[Stored data entries]

------------------------------------

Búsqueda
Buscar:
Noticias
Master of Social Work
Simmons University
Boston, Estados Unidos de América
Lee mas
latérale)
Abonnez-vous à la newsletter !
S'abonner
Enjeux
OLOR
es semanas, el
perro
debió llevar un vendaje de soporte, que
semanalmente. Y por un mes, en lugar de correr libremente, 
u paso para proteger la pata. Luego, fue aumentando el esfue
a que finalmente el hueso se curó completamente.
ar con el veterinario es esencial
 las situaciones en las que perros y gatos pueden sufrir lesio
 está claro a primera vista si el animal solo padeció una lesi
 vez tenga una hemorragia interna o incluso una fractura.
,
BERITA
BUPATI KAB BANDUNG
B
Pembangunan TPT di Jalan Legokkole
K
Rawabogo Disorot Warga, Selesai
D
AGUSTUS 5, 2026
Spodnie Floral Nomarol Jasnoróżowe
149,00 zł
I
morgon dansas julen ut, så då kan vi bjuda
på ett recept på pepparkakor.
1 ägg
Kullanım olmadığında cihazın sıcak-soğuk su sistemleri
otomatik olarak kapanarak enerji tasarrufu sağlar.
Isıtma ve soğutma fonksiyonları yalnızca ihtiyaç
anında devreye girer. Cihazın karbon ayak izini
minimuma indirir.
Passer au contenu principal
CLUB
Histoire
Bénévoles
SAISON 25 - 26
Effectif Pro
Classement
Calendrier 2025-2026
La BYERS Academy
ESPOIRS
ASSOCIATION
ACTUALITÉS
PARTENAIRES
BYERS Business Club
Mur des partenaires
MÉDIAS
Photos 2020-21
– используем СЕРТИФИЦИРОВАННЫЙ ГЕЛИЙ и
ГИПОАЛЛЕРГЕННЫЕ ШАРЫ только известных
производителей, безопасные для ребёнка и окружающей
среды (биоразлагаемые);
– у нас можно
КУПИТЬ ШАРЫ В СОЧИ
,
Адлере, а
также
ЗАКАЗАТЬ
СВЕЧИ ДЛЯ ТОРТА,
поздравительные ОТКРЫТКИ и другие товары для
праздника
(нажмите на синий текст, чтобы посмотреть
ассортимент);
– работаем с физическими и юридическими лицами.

------------------------------------

◆ The task
Restate the records above verbatim up to and including the line containing "anında devreye girer.".

◆ Task solution
Búsqueda
Buscar:
Noticias
Master of Social Work
Simmons University
Boston, Estados Unidos de América
Lee mas
latérale)
Abonnez-vous à la newsletter !
S'abonner
Enjeux
OLOR
es semanas, el
perro
debió llevar un vendaje de soporte, que
semanalmente. Y por un mes, en lugar de correr libremente, 
u paso para proteger la pata. Luego, fue aumentando el esfue
a que finalmente el hueso se curó completamente.
ar con el veterinario es esencial
 las situaciones en las que perros y gatos pueden sufrir lesio
 está claro a primera vista si el animal solo padeció una lesi
 vez tenga una hemorragia interna o incluso una fractura.
,
BERITA
BUPATI KAB BANDUNG
B
Pembangunan TPT di Jalan Legokkole
K
Rawabogo Disorot Warga, Selesai
D
AGUSTUS 5, 2026
Spodnie Floral Nomarol Jasnoróżowe
149,00 zł
I
morgon dansas julen ut, så då kan vi bjuda
på ett recept på pepparkakor.
1 ägg
Kullanım olmadığında cihazın sıcak-soğuk su sistemleri
otomatik olarak kapanarak enerji tasarrufu sağlar.
Isıtma ve soğutma fonksiyonları yalnızca ihtiyaç
anında devreye girer. Cihazın karbon ayak izini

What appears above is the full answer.